Rusya destekli Suriye ordusunun İdlib’deki muhalif güçlere yönelik olası bir operasyonu, Türkiye’yi de yakından ilgilendiriyor. Çünkü 3,5 milyondan fazla Suriyeli mülteciye ev sahipliği yapan Türkiye, yeni bir göç dalgasından kaygı duyuyor.
İstanbul Aydın Üniversitesi Uluslararası İlişkiler Fakültesi Öğretim Üyesi Prof. Dr. Kutay Karaca, gündemdeki soruları Amerika’nın Sesi’ne değerlendirdi.
“Güvenlik riski ortaya çıkar”
İdlib harekatının Türkiye’ye olası etkilerini “kısa ve uzun vade” olarak değerlendiren Prof. Dr. Karaca, kısa vadedeki etkilerin en başındaki sorunun “göç” olacağını söyledi.
Prof. Dr. Karaca,“Idlib’e herhangi bir saldırı olursa Türkiye’ye minimum 250 bin, maksimum 1 milyon sığınmacının geleceği tahmin ediliyor” dedi. Prof. Dr. Kutay Karaca kısa vadede bir diğer sorunun da gelen sığınmacıların ayırt edilememesi olduğuna vurgu yaptı.
Prof. Dr. Karaca, eğer böyle bir dalga olur ve Türkiye kapılarını açmak zorunda kalırsa, bu insanların gerçekten sivil bir halk mı yoksa orada savaşan terörist grupların bir mensubu olup olmadığını ayırt edemeyeceğini ve bu durumun güvenlik riskini ortaya çıkaracağını söyledi.
“Çatışma yaşanırsa Astana’daki diyalog kırılabilir”
Uzun vadede İdlib’deki sorunun çözümünün, hem Astana süreciyle başlayan Rusya-Türkiye ve İran yakınlaşmasının Amerika’nın YPG’yle yaptığı ortaklığa karşı denge unsuru olacağını hem de Suriye’nin geleceği noktasında bu üç ülkenin söz sahipliğini daha da artıracağını belirten Prof. Dr. Karaca, Türkiye’ye rağmen bir çatışmaya gidilmesi durumunda ise Astana süreciyle başlayan Rusya-İran-Türkiye diyaloğunun kırılabileceğini düşündüğünü ifade etti.

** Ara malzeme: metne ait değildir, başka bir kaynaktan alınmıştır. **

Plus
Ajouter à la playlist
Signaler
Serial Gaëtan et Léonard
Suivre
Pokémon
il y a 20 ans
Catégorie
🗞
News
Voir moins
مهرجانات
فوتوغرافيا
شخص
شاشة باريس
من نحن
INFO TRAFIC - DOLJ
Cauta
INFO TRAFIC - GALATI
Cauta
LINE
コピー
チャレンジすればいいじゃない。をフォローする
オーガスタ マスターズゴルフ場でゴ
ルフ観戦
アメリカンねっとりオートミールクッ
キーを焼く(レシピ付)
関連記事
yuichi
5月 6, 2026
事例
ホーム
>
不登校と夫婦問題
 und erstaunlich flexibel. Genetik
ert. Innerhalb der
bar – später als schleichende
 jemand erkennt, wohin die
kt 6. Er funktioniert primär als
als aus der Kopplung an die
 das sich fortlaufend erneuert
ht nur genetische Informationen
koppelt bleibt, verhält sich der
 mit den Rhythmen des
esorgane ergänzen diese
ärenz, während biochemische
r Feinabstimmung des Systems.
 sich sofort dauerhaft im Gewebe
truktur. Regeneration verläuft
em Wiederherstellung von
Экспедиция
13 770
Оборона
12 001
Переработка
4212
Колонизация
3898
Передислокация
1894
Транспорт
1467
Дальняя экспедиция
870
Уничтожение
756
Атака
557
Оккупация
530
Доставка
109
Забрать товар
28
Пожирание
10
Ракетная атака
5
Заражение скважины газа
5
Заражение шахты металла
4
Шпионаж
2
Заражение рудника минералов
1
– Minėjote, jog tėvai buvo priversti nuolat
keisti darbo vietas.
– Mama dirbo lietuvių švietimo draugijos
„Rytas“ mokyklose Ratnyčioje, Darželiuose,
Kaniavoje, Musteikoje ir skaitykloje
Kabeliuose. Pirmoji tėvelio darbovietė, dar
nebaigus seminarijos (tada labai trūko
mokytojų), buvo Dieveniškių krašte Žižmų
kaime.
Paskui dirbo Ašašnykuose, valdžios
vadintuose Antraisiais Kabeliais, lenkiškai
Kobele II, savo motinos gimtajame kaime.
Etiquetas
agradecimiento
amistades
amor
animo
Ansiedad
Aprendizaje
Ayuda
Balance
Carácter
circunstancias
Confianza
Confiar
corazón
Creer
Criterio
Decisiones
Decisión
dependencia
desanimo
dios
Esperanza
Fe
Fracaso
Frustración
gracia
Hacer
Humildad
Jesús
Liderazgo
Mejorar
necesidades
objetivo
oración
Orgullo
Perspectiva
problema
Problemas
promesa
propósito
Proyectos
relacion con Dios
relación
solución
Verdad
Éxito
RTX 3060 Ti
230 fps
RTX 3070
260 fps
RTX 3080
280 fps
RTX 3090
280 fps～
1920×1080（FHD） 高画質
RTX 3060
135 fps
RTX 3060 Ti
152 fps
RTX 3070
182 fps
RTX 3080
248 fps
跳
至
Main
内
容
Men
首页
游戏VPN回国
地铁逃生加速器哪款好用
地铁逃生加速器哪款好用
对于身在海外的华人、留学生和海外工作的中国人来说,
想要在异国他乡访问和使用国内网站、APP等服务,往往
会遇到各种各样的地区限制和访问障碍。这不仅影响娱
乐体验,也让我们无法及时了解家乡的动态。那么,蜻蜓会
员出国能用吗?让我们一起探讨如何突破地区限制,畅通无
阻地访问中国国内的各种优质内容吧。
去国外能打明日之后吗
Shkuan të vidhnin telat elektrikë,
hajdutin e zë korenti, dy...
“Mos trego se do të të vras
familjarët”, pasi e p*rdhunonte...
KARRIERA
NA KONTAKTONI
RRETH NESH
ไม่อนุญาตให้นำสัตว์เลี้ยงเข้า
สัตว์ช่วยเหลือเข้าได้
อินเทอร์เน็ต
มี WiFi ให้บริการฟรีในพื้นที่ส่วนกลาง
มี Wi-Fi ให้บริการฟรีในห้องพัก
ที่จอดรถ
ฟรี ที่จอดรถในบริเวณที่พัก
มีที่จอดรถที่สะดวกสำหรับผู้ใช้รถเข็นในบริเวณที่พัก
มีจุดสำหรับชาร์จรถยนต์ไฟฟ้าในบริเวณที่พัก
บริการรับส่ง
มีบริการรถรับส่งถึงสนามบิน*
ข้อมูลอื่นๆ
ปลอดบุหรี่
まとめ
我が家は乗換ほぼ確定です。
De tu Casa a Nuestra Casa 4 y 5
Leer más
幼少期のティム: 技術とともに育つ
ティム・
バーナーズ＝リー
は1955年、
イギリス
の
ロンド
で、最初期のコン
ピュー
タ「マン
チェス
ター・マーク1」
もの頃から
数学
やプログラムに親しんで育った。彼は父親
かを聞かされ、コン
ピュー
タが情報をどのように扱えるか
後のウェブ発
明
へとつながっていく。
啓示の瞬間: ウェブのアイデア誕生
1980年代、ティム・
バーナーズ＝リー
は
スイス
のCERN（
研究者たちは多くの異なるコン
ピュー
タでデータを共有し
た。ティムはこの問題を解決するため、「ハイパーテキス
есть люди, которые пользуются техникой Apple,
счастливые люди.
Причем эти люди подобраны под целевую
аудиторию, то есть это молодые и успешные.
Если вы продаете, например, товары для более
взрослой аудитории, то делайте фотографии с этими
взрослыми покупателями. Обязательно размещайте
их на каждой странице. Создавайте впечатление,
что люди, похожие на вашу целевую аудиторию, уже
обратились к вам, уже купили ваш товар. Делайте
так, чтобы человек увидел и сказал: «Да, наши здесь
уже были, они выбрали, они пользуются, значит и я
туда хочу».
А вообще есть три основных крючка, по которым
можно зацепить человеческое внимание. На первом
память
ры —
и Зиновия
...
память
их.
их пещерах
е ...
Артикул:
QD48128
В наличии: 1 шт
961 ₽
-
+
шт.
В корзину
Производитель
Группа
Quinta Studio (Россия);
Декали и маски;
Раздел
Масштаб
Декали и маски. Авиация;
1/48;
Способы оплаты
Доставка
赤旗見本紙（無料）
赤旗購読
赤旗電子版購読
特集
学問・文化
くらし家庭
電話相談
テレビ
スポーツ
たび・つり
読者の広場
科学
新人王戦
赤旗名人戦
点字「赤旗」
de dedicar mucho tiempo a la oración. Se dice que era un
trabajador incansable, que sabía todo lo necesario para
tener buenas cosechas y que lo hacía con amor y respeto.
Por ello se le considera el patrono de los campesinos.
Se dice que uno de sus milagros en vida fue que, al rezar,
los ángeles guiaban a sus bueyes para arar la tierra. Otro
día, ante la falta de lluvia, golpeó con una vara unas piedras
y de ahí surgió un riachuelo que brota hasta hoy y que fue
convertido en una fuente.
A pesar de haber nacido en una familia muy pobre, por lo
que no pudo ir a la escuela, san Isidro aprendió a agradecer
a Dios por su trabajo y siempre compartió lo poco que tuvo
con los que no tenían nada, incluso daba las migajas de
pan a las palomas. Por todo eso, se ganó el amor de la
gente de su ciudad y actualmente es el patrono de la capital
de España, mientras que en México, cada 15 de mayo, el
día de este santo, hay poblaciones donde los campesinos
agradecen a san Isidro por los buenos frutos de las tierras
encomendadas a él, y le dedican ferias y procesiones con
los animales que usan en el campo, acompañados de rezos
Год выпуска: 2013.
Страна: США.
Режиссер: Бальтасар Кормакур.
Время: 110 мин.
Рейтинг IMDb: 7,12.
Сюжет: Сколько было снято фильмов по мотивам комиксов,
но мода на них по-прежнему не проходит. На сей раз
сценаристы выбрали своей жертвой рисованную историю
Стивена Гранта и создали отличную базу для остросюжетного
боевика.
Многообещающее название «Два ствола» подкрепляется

“Gelenler sivil mi terörist mi?”
Suriye’den gelebilecek yeni bir göç dalgasındaki tehlikeye de dikkat çeken İstanbul Aydın Üniversitesi Uluslararası İlişkiler Fakültesi Öğretim Üyesi Prof. Dr. Kutay Karaca sözlerine şöyle devam etti:
“Şu anda yönetimi olmayan bir devletten bahsediyoruz. Dolayısıyla Suriye’de kimin terörist olup olmadığına dair bilgi alınabilecek istihbari veri yok. Son olarak yakalanan Reyhanlı saldırısı failinin ifadelerinde, ‘Suriye istihbaratı beni yönlendirdi’ açıklamasından sonra Esat rejimine nasıl güvenip ‘kim terörist, kim değil’ diyaloğuna gireceksiniz? Türkiye’nin bu son olayla birlikte Esat’la görüşme şansı kalmadı. Bu nedenle Türkiye’nin yeni bir göç dalgasını sınırında tutacağını ve içeriye almayacağını düşünüyorum.”
“Avrupa olası göç dalgasından korkuyor”
Rusya-Fransa-Almanya ve Türkiye’nin liderlerinin önümüzdeki günlerde İdlib konusunda yapacağı görüşmeyi değerlendiren Prof. Dr. Karaca, “Türkiye Avrupa’nın güvenliğinde en önemli sınır. Avrupa, Türkiye’ye olası bir göç dalgasının kendilerine de sirayet edeceğini çok iyi biliyor. Dolayısıyla Avrupa’nın İdlib’de Türkiye dışında bir alternatifi yok. Buradan İdlib konusunda büyük olasılıkla sonuç çıkmayacaktır. Ancak bu diplomatik girişimler çatışmanın seviyesini düşürebilir” dedi.